Nevertheless the town smells heartily of cattle, sheep, and malt; a rookery and white orchard confront the railway station, and in the midst of the streets the long grass is rough and wet and full of jonquils round ancient masonry: seen from a height the town shares the sunlight equally with massy foliage and finds its place as a part of Nature, and the peregrine takes it in its sweep.
The turtle-doves have come and the oaks are budding bronze in the Weald. The steep roadside banks are cloaked in grass, violet, and primrose still, and robin-run-in-the-hedge and stitchwort and cuckoo flowers, and the white-throats talk in the hazel copses.
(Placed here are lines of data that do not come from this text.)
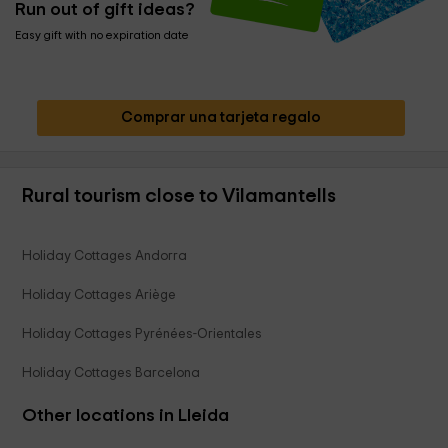
Run out of gift ideas?
Easy gift with no expiration date
Comprar una tarjeta regalo
Rural tourism close to Vilamantells
Holiday Cottages Andorra
Holiday Cottages Ariège
Holiday Cottages Pyrénées-Orientales
Holiday Cottages Barcelona
Other locations in Lleida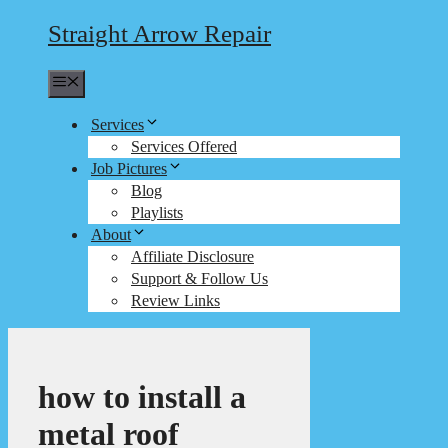
Straight Arrow Repair
Menu
Services
Services Offered
Job Pictures
Blog
Playlists
About
Affiliate Disclosure
Support & Follow Us
Review Links
how to install a
metal roof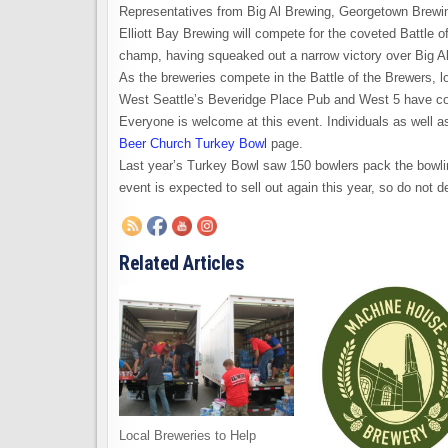
Representatives from Big Al Brewing, Georgetown Brewi
Elliott Bay Brewing will compete for the coveted Battle 
champ, having squeaked out a narrow victory over Big Al 
As the breweries compete in the Battle of the Brewers, l
West Seattle’s Beveridge Place Pub and West 5 have co
Everyone is welcome at this event. Individuals as well a
Beer Church Turkey Bowl
page.
Last year’s Turkey Bowl saw 150 bowlers pack the bowling
event is expected to sell out again this year, so do not 
Related Articles
Local Breweries to Help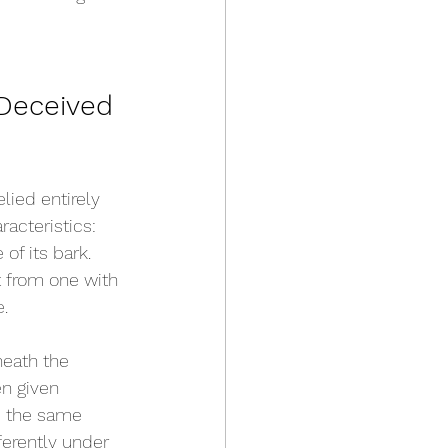
Deceived 
ied entirely 
acteristics: 
 of its bark. 
t from one with 
e.
eath the 
n given 
d the same 
erently under 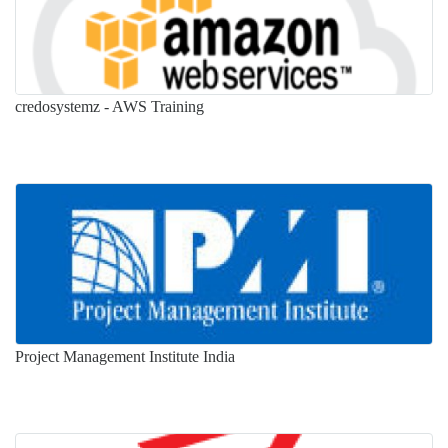
credosystemz - AWS Training
Project Management Institute India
A brooklet runs in a hollow that would almost hold the Thames, and crossing the road fills a rushy mill-pond deep below, and makes a field all golden and shining with marigold. Just beyond, a gnarled lime avenue leads to a grey many-windowed house of stone within a stately park. Opposite the gate an old woman sits on the grass, her feet in the dust at the edge of the road; motor-cars sprinkle her and turn her black to drab; she sits by the wayside eternally, expecting nothing.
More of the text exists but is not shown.